ミュージカル『生きる』公開舞台稽古&囲み取材レポート

TBS赤坂ACTシアターで上演中のミュージカル『生きる』の最終舞台稽古が10月7日に行われ、報道陣に公開された。
本作は、没後20年を迎えた黒澤明監督の映画「生きる」をミュージカル化したもの。黒澤映画のミュージカル化は世界初となり、演出を担うのは宮本亜門。日本ミュージカル界を牽引してきた市村正親と鹿賀丈史が主人公の渡辺勘治をダブルキャストで演じている。最終舞台稽古は鹿賀の出演で行われた。

 

物語の舞台は戦後間もない日本。定年間近の公務員・渡辺勘治は、無遅刻無欠席でいわゆる“お役所仕事”を黙々と続けてきた男。取り立てて特徴の無い、どこにでもいるような普通の日本人だ。しかし、胃がんに侵されていることを知り、残された命をどのように生きるかを考えるようになる。

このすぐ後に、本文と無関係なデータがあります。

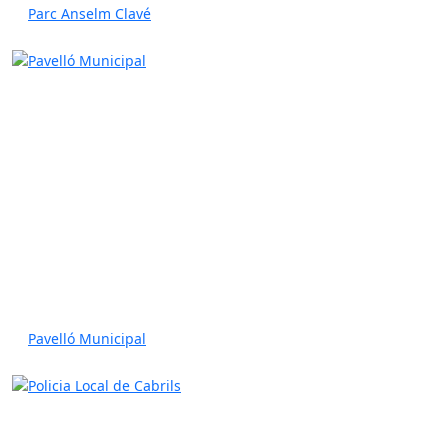
Parc Anselm Clavé
Pavelló Municipal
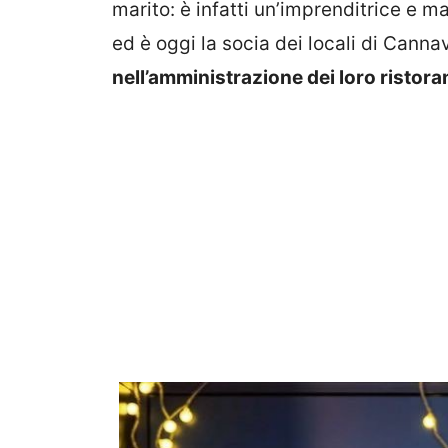
marito: è infatti un’imprenditrice e m
ed è oggi la socia dei locali di Cann
nell’amministrazione dei loro ristora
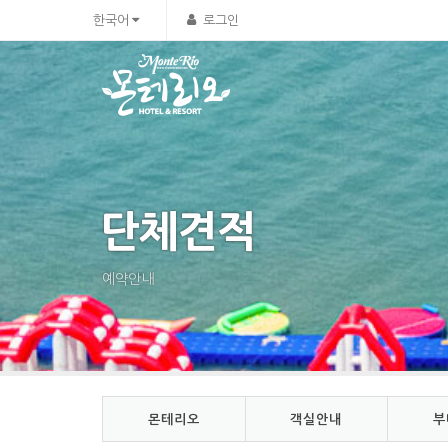
Sketchbook5, 스케치북5
Sketchbook5, 스케치북5
한국어
로그인
단체견적
예약안내
몬테리오
객실안내
부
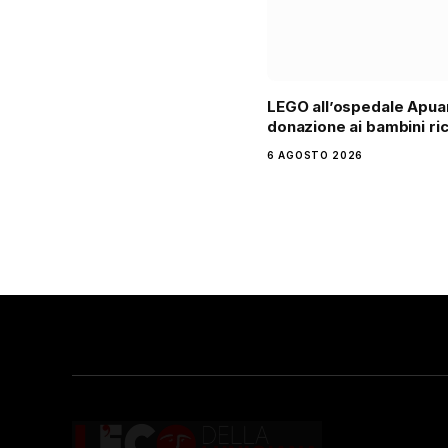
LEGO all’ospedale Apua
donazione ai bambini ri
6 AGOSTO 2026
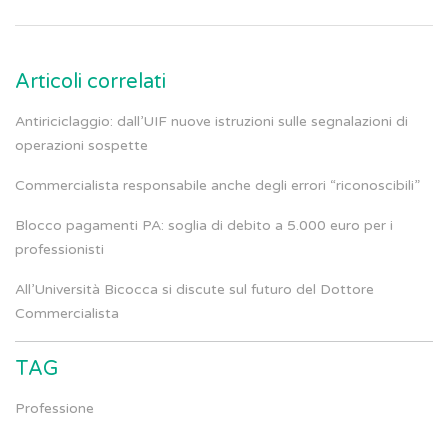
Articoli correlati
Antiriciclaggio: dall’UIF nuove istruzioni sulle segnalazioni di
operazioni sospette
Commercialista responsabile anche degli errori “riconoscibili”
Blocco pagamenti PA: soglia di debito a 5.000 euro per i
professionisti
All’Università Bicocca si discute sul futuro del Dottore
Commercialista
TAG
Professione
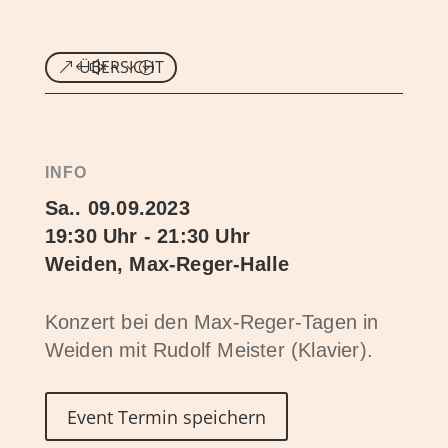
ÜBERSICHT
INFO
Sa.. 09.09.2023
19:30 Uhr - 21:30 Uhr
Weiden, Max-Reger-Halle
Konzert bei den Max-Reger-Tagen in
Weiden mit Rudolf Meister (Klavier).
Event Termin speichern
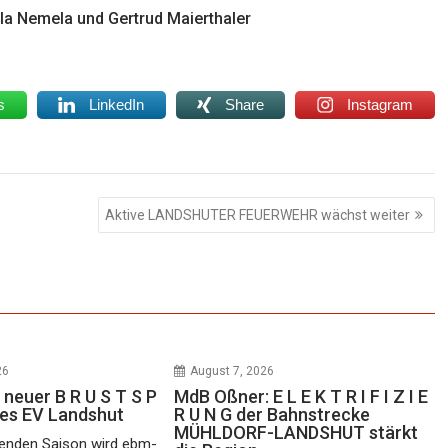
la Nemela und Gertrud Maierthaler
s
LinkedIn
Share
Instagram
Aktive LANDSHUTER FEUERWEHR wächst weiter
26
August 7, 2026
 neuer B R U S T S P
MdB Oßner: E L E K T R I F I Z I E
des EV Landshut
R U N G der Bahnstrecke
MÜHLDORF-LANDSHUT stärkt
nden Saison wird ebm-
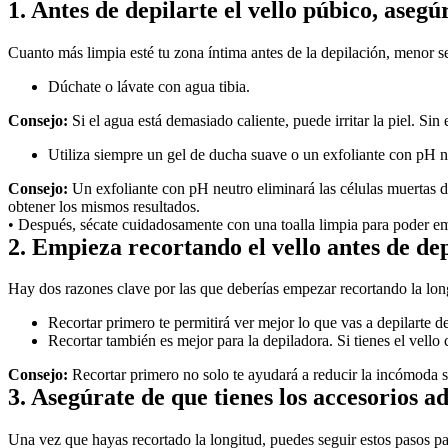
1. Antes de depilarte el vello púbico, aseg
Cuanto más limpia esté tu zona íntima antes de la depilación, menor ser
Dúchate o lávate con agua tibia. 
Consejo:
 Si el agua está demasiado caliente, puede irritar la piel. Sin
Utiliza siempre un gel de ducha suave o un exfoliante con pH n
Consejo:
 Un exfoliante con pH neutro eliminará las células muertas de
obtener los mismos resultados.
• Después, sécate cuidadosamente con una toalla limpia para poder emp
2. Empieza recortando el vello antes de dep
Hay dos razones clave por las que deberías empezar recortando la longi
Recortar primero te permitirá ver mejor lo que vas a depilarte d
Recortar también es mejor para la depiladora. Si tienes el vello 
Consejo:
 Recortar primero no solo te ayudará a reducir la incómoda se
3. Asegúrate de que tienes los accesorios a
Una vez que hayas recortado la longitud, puedes seguir estos pasos par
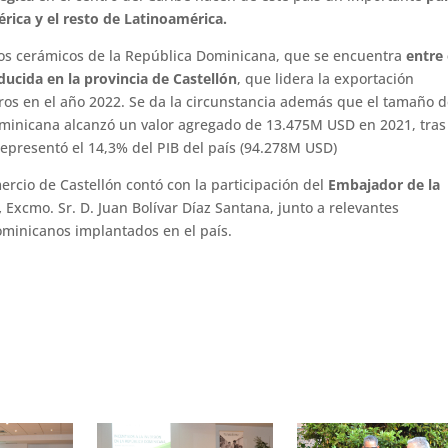
rica y el resto de Latinoamérica
.
tos cerámicos de la República Dominicana, que se encuentra
entre 
ducida en la provincia de Castellón
, que lidera la exportación
uros en el año 2022. Se da la circunstancia además que el tamaño 
minicana alcanzó un valor agregado de 13.475M USD en 2021, tras
 representó el 14,3% del PIB del país (94.278M USD)
rcio de Castellón contó con la participación del
Embajador de la
,
Excmo. Sr. D. Juan Bolívar Díaz Santana, junto a relevantes
ominicanos implantados en el país.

自らの命が残り少ないことを知り、仕事を休んで普段は足を踏み入れることのなかった居酒屋で酒をあおる渡辺。大金を下ろしてみるものの、娯楽を知らない渡辺は使い道も思い浮かばなかった。

そこで、居酒屋で出会った小説家の男に金を託し、人生の楽しみを教わろうとする。突飛な申し出だが、渡辺の境遇に興味を持った小説家は、彼を華やかな夜の街へと連れ出していく。

盛り場をハシゴするシーンでは、ダイナミックなダンスと色鮮やかな衣装でまるでレヴューのように魅せる。この場面を牛耳るのは、小説家を演じる新納慎也だ。やや軽薄でユニークな男のキャラクターを見事に演じ、目まぐるしく移ろう繁華街を我が物顔で案内する姿は見ごたえがあった。

これまでの人生への後悔と生きることへの渇望を、確かな歌唱力で切々と歌い上げ、観客を魅了していく鹿賀。絶望の中から希望を見つけていく姿は涙を誘う。特に、1幕のクライマックスとなる「二度目の誕生日」は必聴だ。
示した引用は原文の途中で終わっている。